It's the music, finally, that counts most -- Gussow gives his story its own soundtrack, one of restlessness and yearning, of his struggle to capture the Sound: "The Sound was Southern-bound, it was cocky, playful, manic, chucking, resentful, edgy, comforting, relentless. It took incredible lip strength and finesse to produce. It was sexual. It was the haunted, restless feeling of a guy's apartment late at night after the woman who used to live there had moved out. It was whatever nasty things she was doing with the other guy-a virile sensitive soulmate-this very minute. It was the best way of beating those visions back into the ghoulish cave they had crawled out of. Working hard at the Sound was a socially acceptable way of sobbing, raging, and primal-screaming from a hot heart while pretending merely to be practicing." A little of this kind of writing goes a long way, and there's an awful lot of it here. Granted, it's a real challenge to maintain a level of excitement in writing about music page after page, particularly about blues, a genre built on the same few chords locked in a repetitious groove. So it's forgivable that Gussow often leans out a little far: "The sidewalk scene dissolved; I was wandering in a garden of earthly delights, hands cupped against the sweet cold fluid air.

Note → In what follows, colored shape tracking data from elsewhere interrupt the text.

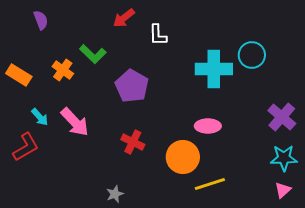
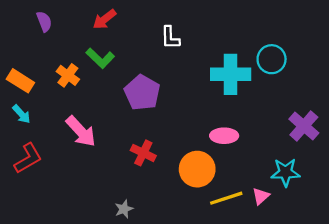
red arrow: (124, 18) -> (105, 19), moved
cyan arrow: (40, 117) -> (22, 114), moved
cyan star: (284, 158) -> (286, 172), moved
pink triangle: (283, 190) -> (261, 196), moved

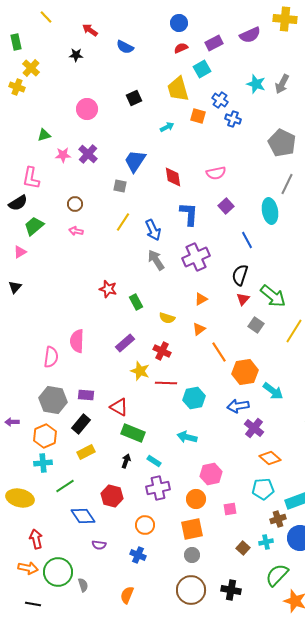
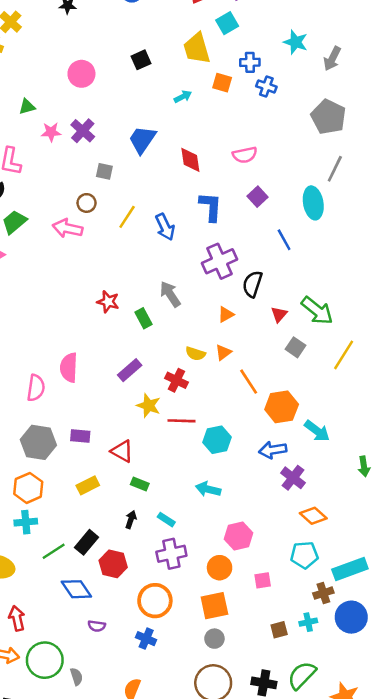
gray arrow: (282, 84) -> (332, 59), moved
blue cross: (220, 100) -> (250, 62), turned -35
gray square: (120, 186) -> (104, 171), moved
brown circle: (75, 204) -> (87, 203), moved
pink arrow: (76, 231) -> (68, 228), size x1.6
gray arrow: (156, 260) -> (170, 294), moved
black semicircle: (240, 275) -> (252, 284), moved
yellow semicircle: (167, 318) -> (195, 354), moved
black rectangle: (81, 424) -> (87, 542), moved
green rectangle: (133, 433) -> (140, 484), size x0.6
yellow rectangle: (86, 452) -> (88, 485), moved
orange circle: (145, 525) -> (155, 601), size x1.4
brown square: (243, 548) -> (279, 630), turned 32
green semicircle: (277, 575) -> (302, 675), moved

Every bent note was a pitch-perfect arrow puncturing the gray dusk. You only live now. Blue notes danced and spun, lines endlessly unfolding like so many wrapped gifts laid bare." You have to remind yourself that he's talking about a harmonica, one of the more prosaic of instruments.

For all Gussow's breathless adjectives and action verbs, he's frustratingly vague about the technical aspects of the duo's "huge raw perfect sound." The book's photos show Gussow with effects pedals at his feet, but he makes no mention of them; he doesn't mention the basic information that he plays in "cross harp" style until page 386; Mister Satan's "phase-shifted guitar wash and deafening clatter" is described pretty much only in metaphorical terms, as, for instance, "an endlessly unrolling Persian carpet with gristle and clanks added." Gussow is so good at getting inside his playing that the narrative sags whenever it moves to other topics. A hefty amount of the bloat deals with his failed relationships. We meet mercurial crackhead Robyn and inconstant ex-fat girl Gail, but mostly there's erratic, irritable hyperfeminist Helen. Gussow tells us on page 30 that Helen left him back in 1984, so we're predisposed to dislike her, and we indeed do. "Most men had a girlfriend," he writes. "I had Aphrodite crossed with Kali the Destroyer, She of infinite ravenous limbs." Worse, the book's artfully jumbled narrative, with short sections ordered sort of sequentially on several tracks, dooms us to read about Helen over the entire course of the book. We think we're finally through with her, and then: "1983. Things with Helen had turned out surprisingly well . . ." Enough already!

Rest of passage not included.